An exact copy of every entry is required, minus the pictures.
###
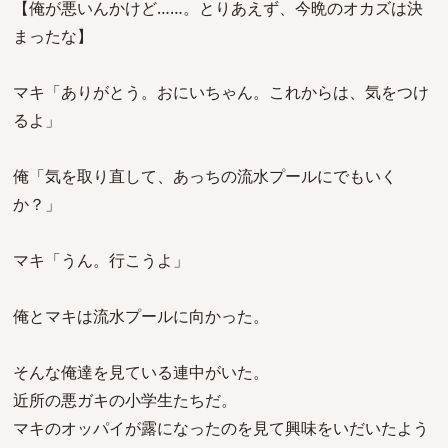
【俺が悪いんかけど……。とりあえず、今晩のオカズは決
まったな】
マキ「ありがとう。おにいちゃん。これからは、気をつけ
るよ」
俺「気を取り直して、あっちの流水プールにでもいく
か？」
マキ「うん。行こうよ」
俺とマキは流水プールに向かった。
そんな俺達を見ている連中がいた。
近所の悪ガキの小学生たちだ。
マキのオッパイが露になったのを見て興味をいだいたよう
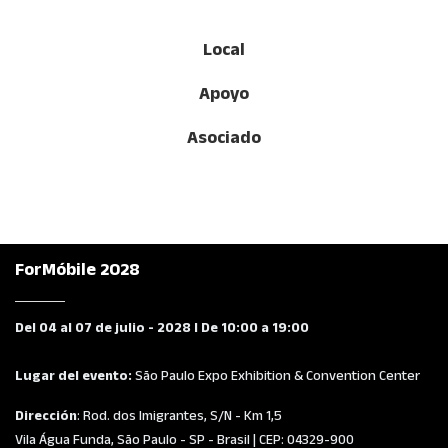
Local
Apoyo
Asociado
ForMóbile 2028
Del 04 al 07 de julio - 2028 I De 10:00 a 19:00
Lugar del evento:
São Paulo Expo Exhibition & Convention Center
Dirección
: Rod. dos Imigrantes, S/N - Km 1,5
Vila Água Funda, São Paulo - SP - Brasil | CEP: 04329-900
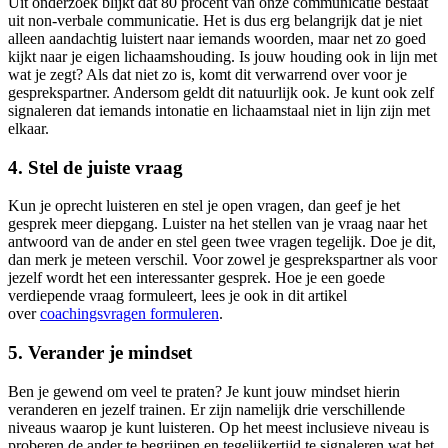
Uit onderzoek blijkt dat 80 procent van onze communicatie bestaat
uit non-verbale communicatie. Het is dus erg belangrijk dat je niet
alleen aandachtig luistert naar iemands woorden, maar net zo goed
kijkt naar je eigen lichaamshouding. Is jouw houding ook in lijn met
wat je zegt? Als dat niet zo is, komt dit verwarrend over voor je
gesprekspartner. Andersom geldt dit natuurlijk ook. Je kunt ook zelf
signaleren dat iemands intonatie en lichaamstaal niet in lijn zijn met
elkaar.
4. Stel de juiste vraag
Kun je oprecht luisteren en stel je open vragen, dan geef je het
gesprek meer diepgang. Luister na het stellen van je vraag naar het
antwoord van de ander en stel geen twee vragen tegelijk. Doe je dit,
dan merk je meteen verschil. Voor zowel je gesprekspartner als voor
jezelf wordt het een interessanter gesprek. Hoe je een goede
verdiepende vraag formuleert, lees je ook in dit artikel
over
coachingsvragen formuleren
.
5. Verander je mindset
Ben je gewend om veel te praten? Je kunt jouw mindset hierin
veranderen en jezelf trainen. Er zijn namelijk drie verschillende
niveaus waarop je kunt luisteren. Op het meest inclusieve niveau is
proberen de ander te begrijpen en tegelijkertijd te signaleren wat het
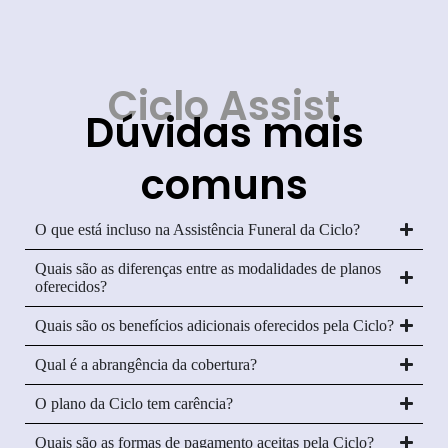
Ciclo Assist
Dúvidas mais
comuns
O que está incluso na Assistência Funeral da Ciclo?
Quais são as diferenças entre as modalidades de planos
oferecidos?
Quais são os benefícios adicionais oferecidos pela Ciclo?
Qual é a abrangência da cobertura?
O plano da Ciclo tem carência?
Quais são as formas de pagamento aceitas pela Ciclo?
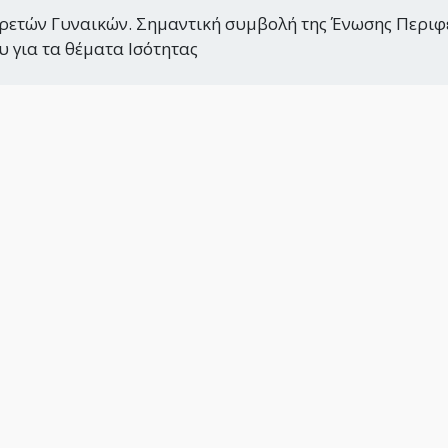
ιρετών Γυναικών. Σημαντική συμβολή της Ένωσης Περιφ
 για τα θέματα Ισότητας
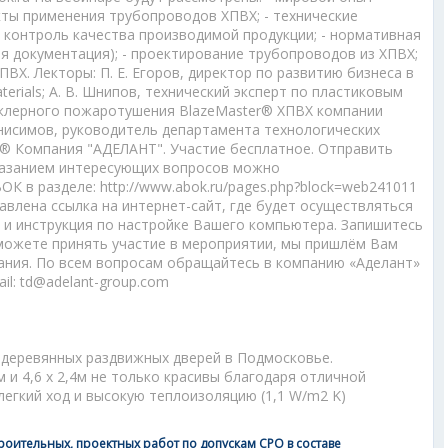
кты применения трубопроводов ХПВХ; - технические
 - контроль качества производимой продукции; - нормативная
я документация); - проектирование трубопроводов из ХПВХ;
ПВХ. Лекторы: П. Е. Егоров, директор по развитию бизнеса в
terials; А. В. Шнипов, технический эксперт по пластиковым
клерного пожаротушения BlazeMaster® ХПВХ компании
С. Анисимов, руководитель департамента технологических
® Компания "АДЕЛАНТ". Участие бесплатное. Отправить
указанием интересующих вопросов можно
К в разделе: http://www.abok.ru/pages.php?block=web241011
равлена ссылка на интернет-сайт, где будет осуществляться
 и инструкция по настройке Вашего компьютера. Запишитесь
сможете принять участие в мероприятии, мы пришлём Вам
чания. По всем вопросам обращайтесь в компанию «Аделант»
ail: td@adelant-group.com
 деревянных раздвижных дверей в Подмосковье.
м и 4,6 х 2,4м не только красивы благодаря отличной
легкий ход и высокую теплоизоляцию (1,1 W/m2 K)
роительных, проектных работ по допускам СРО в составе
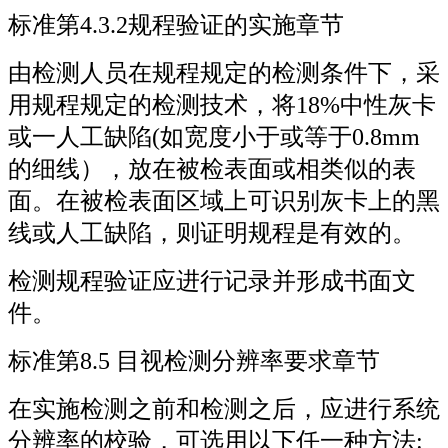
标准第4.3.2规程验证的实施章节
由检测人员在规程规定的检测条件下，采
用规程规定的检测技术，将18%中性灰卡
或一人工缺陷(如宽度小于或等于0.8mm
的细线），放在被检表面或相类似的表
面。在被检表面区域上可识别灰卡上的黑
线或人工缺陷，则证明规程是有效的。
检测规程验证应进行记录并形成书面文
件。
标准第8.5 目视检测分辨率要求章节
在实施检测之前和检测之后，应进行系统
分辨率的校验，可选用以下任一种方法:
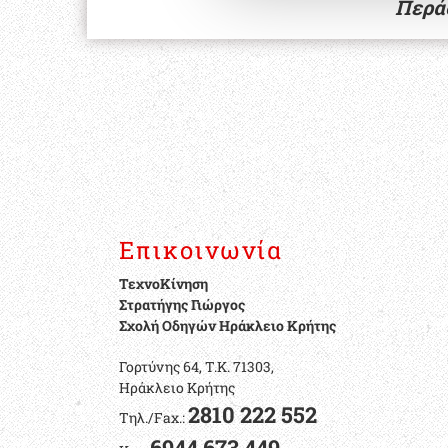
Περάσ
Επικοινωνία
ΤεχνοΚίνηση
Στρατήγης Γιώργος
Σχολή Οδηγών Ηράκλειο Κρήτης
Γορτύνης 64, Τ.Κ. 71303,
​Ηράκλειο Κρήτης
2810 222 552
Τηλ./Fax.:
6944 673 449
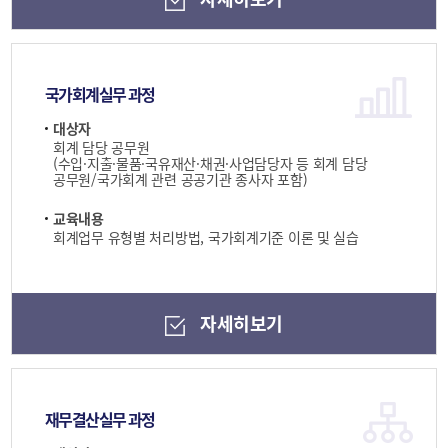
국가회계실무 과정
대상자
회계 담당 공무원
(수입·지출·물품·국유재산·채권·사업담당자 등 회계 담당
공무원/국가회계 관련 공공기관 종사자 포함)
교육내용
회계업무 유형별 처리방법, 국가회계기준 이론 및 실습
자세히보기
재무결산실무 과정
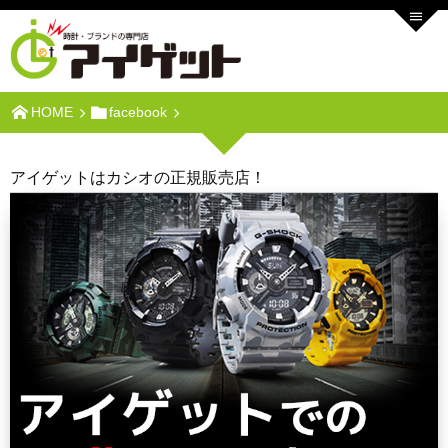
HOME
facebook
アイゲットはカシオの正規販売店！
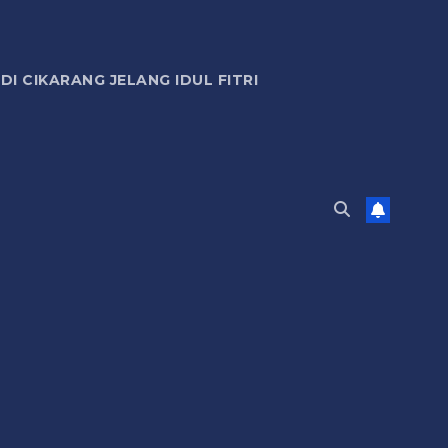
 CIKARANG JELANG IDUL FITRI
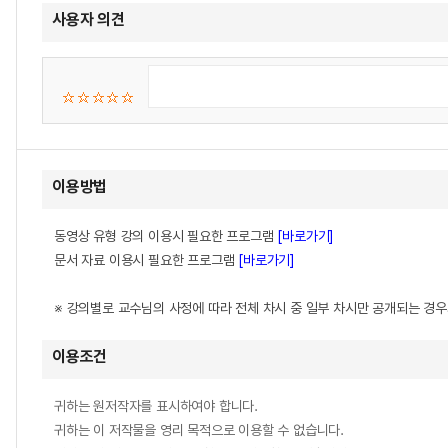
사용자 의견
이용방법
동영상 유형 강의 이용시 필요한 프로그램
[바로가기]
문서 자료 이용시 필요한 프로그램
[바로가기]
※ 강의별로 교수님의 사정에 따라 전체 차시 중 일부 차시만 공개되는 경
이용조건
귀하는 원저작자를 표시하여야 합니다.
귀하는 이 저작물을 영리 목적으로 이용할 수 없습니다.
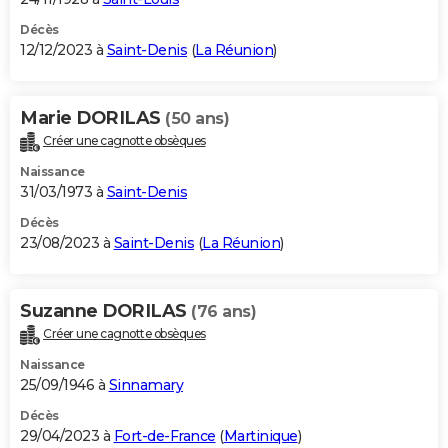
Décès
12/12/2023 à
Saint-Denis
(
La Réunion
)
Marie DORILAS
(50 ans)
Créer une cagnotte obsèques
Naissance
31/03/1973 à
Saint-Denis
Décès
23/08/2023 à
Saint-Denis
(
La Réunion
)
Suzanne DORILAS
(76 ans)
Créer une cagnotte obsèques
Naissance
25/09/1946 à
Sinnamary
Décès
29/04/2023 à
Fort-de-France
(
Martinique
)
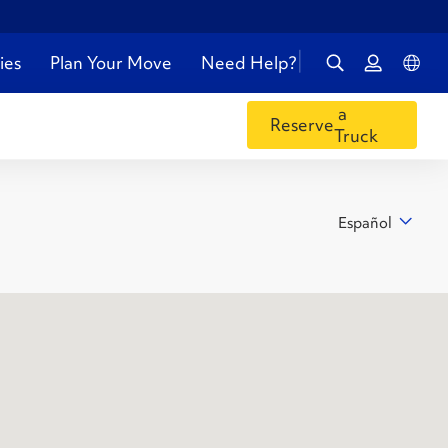
ies
Plan Your Move
Need Help?
a
Reserve
Truck
Español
###
◆ **Answer**:
【俺が悪いんかけど……。とりあえず、今晩のオカズは決
まったな】
マキ「ありがとう。おにいちゃん。これからは、気をつけ
るよ」
俺「気を取り直して、あっちの流水プールにでもいく
か？」
マキ「うん。行こうよ」
俺とマキは流水プールに向かった。
そんな俺達を見ている連中がいた。
近所の悪ガキの小学生たちだ。
マキのオッパイが露になったのを見て興味をいだいたよう
Local
Apoyo
Asociado
ForMóbile 2028
Del 04 al 07 de julio - 2028 I De 10:00 a 19:00
Lugar del evento:
São Paulo Expo Exhibition & Convention Center
Dirección
: Rod. dos Imigrantes, S/N - Km 1,5
Vila Água Funda, São Paulo - SP - Brasil | CEP: 04329-900
Uit onderzoek blijkt dat 80 procent van onze communicatie bestaat
uit non-verbale communicatie. Het is dus erg belangrijk dat je niet
alleen aandachtig luistert naar iemands woorden, maar net zo goed
kijkt naar je eigen lichaamshouding. Is jouw houding ook in lijn met
wat je zegt? Als dat niet zo is, komt dit verwarrend over voor je
gesprekspartner. Andersom geldt dit natuurlijk ook. Je kunt ook zelf
signaleren dat iemands intonatie en lichaamstaal niet in lijn zijn met
elkaar.
4. Stel de juiste vraag
Kun je oprecht luisteren en stel je open vragen, dan geef je het
gesprek meer diepgang. Luister na het stellen van je vraag naar het
antwoord van de ander en stel geen twee vragen tegelijk. Doe je dit,
dan merk je meteen verschil. Voor zowel je gesprekspartner als voor
jezelf wordt het een interessanter gesprek. Hoe je een goede
verdiepende vraag formuleert, lees je ook in dit artikel
over
coachingsvragen formuleren
.
5. Verander je mindset
Ben je gewend om veel te praten? Je kunt jouw mindset hierin
veranderen en jezelf trainen. Er zijn namelijk drie verschillende
niveaus waarop je kunt luisteren. Op het meest inclusieve niveau is
proberen de ander te begrijpen en tegelijkertijd te signaleren wat het
Ciclo Assist
Dúvidas mais
comuns
O que está incluso na Assistência Funeral da Ciclo?
Quais são as diferenças entre as modalidades de planos
oferecidos?
Quais são os benefícios adicionais oferecidos pela Ciclo?
Qual é a abrangência da cobertura?
O plano da Ciclo tem carência?
Quais são as formas de pagamento aceitas pela Ciclo?
ιρετών Γυναικών. Σημαντική συμβολή της Ένωσης Περιφ
 για τα θέματα Ισότητας
кты применения трубопроводов ХПВХ; - технические
 - контроль качества производимой продукции; - нормативная
я документация); - проектирование трубопроводов из ХПВХ;
ПВХ. Лекторы: П. Е. Егоров, директор по развитию бизнеса в
terials; А. В. Шнипов, технический эксперт по пластиковым
клерного пожаротушения BlazeMaster® ХПВХ компании
С. Анисимов, руководитель департамента технологических
® Компания "АДЕЛАНТ". Участие бесплатное. Отправить
указанием интересующих вопросов можно
К в разделе: http://www.abok.ru/pages.php?block=web241011
равлена ссылка на интернет-сайт, где будет осуществляться
 и инструкция по настройке Вашего компьютера. Запишитесь
сможете принять участие в мероприятии, мы пришлём Вам
чания. По всем вопросам обращайтесь в компанию «Аделант»
ail: td@adelant-group.com
 деревянных раздвижных дверей в Подмосковье.
м и 4,6 х 2,4м не только красивы благодаря отличной
легкий ход и высокую теплоизоляцию (1,1 W/m2 K)
роительных, проектных работ по допускам СРО в составе
标准第4.3.2规程验证的实施章节
由检测人员在规程规定的检测条件下，采
用规程规定的检测技术，将18%中性灰卡
或一人工缺陷(如宽度小于或等于0.8mm
的细线），放在被检表面或相类似的表
面。在被检表面区域上可识别灰卡上的黑
线或人工缺陷，则证明规程是有效的。
检测规程验证应进行记录并形成书面文
件。
标准第8.5 目视检测分辨率要求章节
在实施检测之前和检测之后，应进行系统
分辨率的校验，可选用以下任一种方法:
Περάσ
Επικοινωνία
ΤεχνοΚίνηση
Στρατήγης Γιώργος
Σχολή Οδηγών Ηράκλειο Κρήτης
Γορτύνης 64, Τ.Κ. 71303,
​Ηράκλειο Κρήτης
2810 222 552
Τηλ./Fax.:
6944 673 449
국가회계실무 과정
대상자
회계 담당 공무원
(수입·지출·물품·국유재산·채권·사업담당자 등 회계 담당
공무원/국가회계 관련 공공기관 종사자 포함)
교육내용
회계업무 유형별 처리방법, 국가회계기준 이론 및 실습
자세히보기
재무결산실무 과정
HOME
facebook
アイゲットはカシオの正規販売店！
 CIKARANG JELANG IDUL FITRI
사용자 의견
이용방법
동영상 유형 강의 이용시 필요한 프로그램
[바로가기]
문서 자료 이용시 필요한 프로그램
[바로가기]
※ 강의별로 교수님의 사정에 따라 전체 차시 중 일부 차시만 공개되는 경
이용조건
귀하는 원저작자를 표시하여야 합니다.
귀하는 이 저작물을 영리 목적으로 이용할 수 없습니다.
Décès
12/12/2023 à
Saint-Denis
(
La Réunion
)
Marie DORILAS
(50 ans)
Créer une cagnotte obsèques
Naissance
31/03/1973 à
Saint-Denis
Décès
23/08/2023 à
Saint-Denis
(
La Réunion
)
Suzanne DORILAS
(76 ans)
Créer une cagnotte obsèques
Naissance
25/09/1946 à
Sinnamary
Décès
29/04/2023 à
Fort-de-France
(
Martinique
)
ies
Plan Your Move
Need Help?
a
Reserve
Truck
Español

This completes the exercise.